Kraków. W lesie pod miastem koczuje bezdomny... z Korei Południowej
Niecodzienny patrol w Dobczycach pod Krakowem. Małopolscy policjanci natknęli się w lesie na 60-latka z Korei Południowej, który postanowił koczować na łonie natury. Mężczyzna przyznał, że prowadzi taki tryb życia z własnej woli.
Sprawę nagłośnili funkcjonariusze z Myślenic. W ramach akcji "Zima, bezdomni" sprawdzali miejsca, gdzie przebywać mogły osoby potrzebujące pomocy. Jeden z dzielnicowych z Komisariatu Policji w Dobczycach w lesie natrafił na 60-letniego Koreańczyka, który pośrodku dziczy rozbił prowizoryczny szałas.
Jak twierdzi, koczowniczy tryb życia prowadzi z własnej woli. Mężczyzna przyznał również, że póki co dobrze sobie radzi, a zimno mu nie doskwiera. Mimo to dzielnicowy ostrzegł go, że już niedługo aura będzie nieprzyjemna - szykują się mrozy i opady śniegu.
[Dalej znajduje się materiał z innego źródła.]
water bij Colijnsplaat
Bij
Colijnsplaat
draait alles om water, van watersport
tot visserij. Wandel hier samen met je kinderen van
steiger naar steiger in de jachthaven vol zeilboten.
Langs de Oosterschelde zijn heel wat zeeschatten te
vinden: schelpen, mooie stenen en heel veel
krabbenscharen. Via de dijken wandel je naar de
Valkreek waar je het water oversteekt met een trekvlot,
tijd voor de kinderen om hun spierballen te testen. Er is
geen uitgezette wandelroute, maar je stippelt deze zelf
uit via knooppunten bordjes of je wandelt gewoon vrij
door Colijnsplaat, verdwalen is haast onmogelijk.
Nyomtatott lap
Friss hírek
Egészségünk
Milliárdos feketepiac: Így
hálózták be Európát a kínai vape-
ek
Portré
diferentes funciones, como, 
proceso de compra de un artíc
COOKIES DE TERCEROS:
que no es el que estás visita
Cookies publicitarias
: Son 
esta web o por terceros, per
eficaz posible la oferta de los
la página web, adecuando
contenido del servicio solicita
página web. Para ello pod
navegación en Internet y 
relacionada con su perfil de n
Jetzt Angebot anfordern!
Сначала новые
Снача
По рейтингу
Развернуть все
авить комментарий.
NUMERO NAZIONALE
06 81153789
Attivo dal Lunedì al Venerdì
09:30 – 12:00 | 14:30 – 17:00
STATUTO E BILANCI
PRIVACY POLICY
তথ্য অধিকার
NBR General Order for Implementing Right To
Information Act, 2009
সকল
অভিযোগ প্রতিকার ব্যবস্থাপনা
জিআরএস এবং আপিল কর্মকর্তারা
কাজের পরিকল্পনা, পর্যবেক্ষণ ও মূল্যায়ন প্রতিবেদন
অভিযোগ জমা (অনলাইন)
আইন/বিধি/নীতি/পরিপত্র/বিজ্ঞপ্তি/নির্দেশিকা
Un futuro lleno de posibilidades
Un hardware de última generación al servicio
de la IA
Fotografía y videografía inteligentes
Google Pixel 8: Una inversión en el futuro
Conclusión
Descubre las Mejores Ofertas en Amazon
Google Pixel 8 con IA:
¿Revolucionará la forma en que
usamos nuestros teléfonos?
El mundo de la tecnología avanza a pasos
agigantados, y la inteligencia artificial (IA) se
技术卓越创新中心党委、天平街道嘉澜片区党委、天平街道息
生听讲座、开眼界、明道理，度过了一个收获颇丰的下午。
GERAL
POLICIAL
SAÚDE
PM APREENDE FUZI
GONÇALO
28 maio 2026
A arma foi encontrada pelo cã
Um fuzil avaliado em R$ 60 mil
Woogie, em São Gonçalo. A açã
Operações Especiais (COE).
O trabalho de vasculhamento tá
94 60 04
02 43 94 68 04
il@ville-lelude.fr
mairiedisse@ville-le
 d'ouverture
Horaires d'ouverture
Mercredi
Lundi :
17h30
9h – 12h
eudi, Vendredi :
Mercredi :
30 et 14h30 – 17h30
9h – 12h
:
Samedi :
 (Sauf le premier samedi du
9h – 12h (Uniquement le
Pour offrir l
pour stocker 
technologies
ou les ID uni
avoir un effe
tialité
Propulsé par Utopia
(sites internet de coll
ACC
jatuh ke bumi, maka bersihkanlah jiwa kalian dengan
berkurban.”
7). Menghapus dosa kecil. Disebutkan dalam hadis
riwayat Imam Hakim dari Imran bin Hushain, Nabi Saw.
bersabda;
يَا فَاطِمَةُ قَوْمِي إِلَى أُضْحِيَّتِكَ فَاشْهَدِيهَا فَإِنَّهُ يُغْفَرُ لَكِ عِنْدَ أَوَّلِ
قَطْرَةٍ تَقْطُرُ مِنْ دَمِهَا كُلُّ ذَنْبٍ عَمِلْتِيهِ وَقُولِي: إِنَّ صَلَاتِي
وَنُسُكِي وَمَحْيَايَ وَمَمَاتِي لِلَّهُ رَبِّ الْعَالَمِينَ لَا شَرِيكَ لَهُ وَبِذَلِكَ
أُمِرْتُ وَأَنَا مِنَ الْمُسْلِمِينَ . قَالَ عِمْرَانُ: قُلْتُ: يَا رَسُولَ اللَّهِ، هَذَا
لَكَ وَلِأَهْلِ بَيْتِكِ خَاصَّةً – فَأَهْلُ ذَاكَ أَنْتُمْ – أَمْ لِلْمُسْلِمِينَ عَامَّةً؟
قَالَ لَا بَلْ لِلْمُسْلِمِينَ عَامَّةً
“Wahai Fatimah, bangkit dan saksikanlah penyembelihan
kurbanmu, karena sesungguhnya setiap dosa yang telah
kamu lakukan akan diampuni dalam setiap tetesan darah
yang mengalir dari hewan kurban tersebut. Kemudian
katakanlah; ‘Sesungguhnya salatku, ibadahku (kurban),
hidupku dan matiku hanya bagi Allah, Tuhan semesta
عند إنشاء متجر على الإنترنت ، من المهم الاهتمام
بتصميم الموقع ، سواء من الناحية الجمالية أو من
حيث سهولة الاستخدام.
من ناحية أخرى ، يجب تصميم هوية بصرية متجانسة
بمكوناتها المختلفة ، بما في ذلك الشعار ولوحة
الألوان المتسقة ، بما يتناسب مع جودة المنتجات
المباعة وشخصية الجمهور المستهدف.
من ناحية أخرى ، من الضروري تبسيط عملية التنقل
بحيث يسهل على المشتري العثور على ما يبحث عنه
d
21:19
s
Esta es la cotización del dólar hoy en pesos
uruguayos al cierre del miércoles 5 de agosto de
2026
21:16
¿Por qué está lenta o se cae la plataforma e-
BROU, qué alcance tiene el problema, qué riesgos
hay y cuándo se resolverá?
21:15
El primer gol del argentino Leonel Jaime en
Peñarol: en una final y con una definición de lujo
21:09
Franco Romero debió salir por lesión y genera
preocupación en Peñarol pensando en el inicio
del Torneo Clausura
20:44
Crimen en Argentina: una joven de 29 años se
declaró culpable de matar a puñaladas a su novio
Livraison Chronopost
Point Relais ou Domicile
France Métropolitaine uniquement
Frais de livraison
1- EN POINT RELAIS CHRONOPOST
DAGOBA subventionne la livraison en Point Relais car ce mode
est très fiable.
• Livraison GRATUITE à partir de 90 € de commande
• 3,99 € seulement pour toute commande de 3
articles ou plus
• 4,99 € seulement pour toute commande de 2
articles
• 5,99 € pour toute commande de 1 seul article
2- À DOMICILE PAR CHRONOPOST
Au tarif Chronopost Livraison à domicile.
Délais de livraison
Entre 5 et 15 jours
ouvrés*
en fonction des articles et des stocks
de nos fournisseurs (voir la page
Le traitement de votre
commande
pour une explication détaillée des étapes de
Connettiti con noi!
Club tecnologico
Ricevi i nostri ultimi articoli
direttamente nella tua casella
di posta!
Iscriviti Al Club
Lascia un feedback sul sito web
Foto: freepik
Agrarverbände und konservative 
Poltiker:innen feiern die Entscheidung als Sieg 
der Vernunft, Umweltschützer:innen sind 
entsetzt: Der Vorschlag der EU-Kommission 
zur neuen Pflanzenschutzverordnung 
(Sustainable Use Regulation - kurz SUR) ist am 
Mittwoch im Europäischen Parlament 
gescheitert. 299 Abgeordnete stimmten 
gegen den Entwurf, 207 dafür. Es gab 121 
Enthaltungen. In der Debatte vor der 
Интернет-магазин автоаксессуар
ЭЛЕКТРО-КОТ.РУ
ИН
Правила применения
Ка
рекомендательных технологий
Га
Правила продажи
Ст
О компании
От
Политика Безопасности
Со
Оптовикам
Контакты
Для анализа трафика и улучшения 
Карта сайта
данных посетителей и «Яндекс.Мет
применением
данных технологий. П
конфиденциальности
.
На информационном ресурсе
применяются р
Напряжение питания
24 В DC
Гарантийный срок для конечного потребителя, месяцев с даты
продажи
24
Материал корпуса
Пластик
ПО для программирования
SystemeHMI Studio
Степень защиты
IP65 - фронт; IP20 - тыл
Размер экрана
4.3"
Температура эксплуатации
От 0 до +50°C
Koreańczyk oświadczył, że i tak wkrótce zamierza wyjechać z Polski i udać się w cieplejsze miejsce.
Mundurowi apelują o zwracanie uwagi na każdą osobę, która od dłuższego czasu siedzi na przystanku, w parku, a także znajdującej się pod wpływem alkoholu. - Nie przechodźmy obok takich ludzi obojętnie. Wystarczy, że w takim przypadku zareagujemy i powiadomimy odpowiednie służby - apelują funkcjonariusze.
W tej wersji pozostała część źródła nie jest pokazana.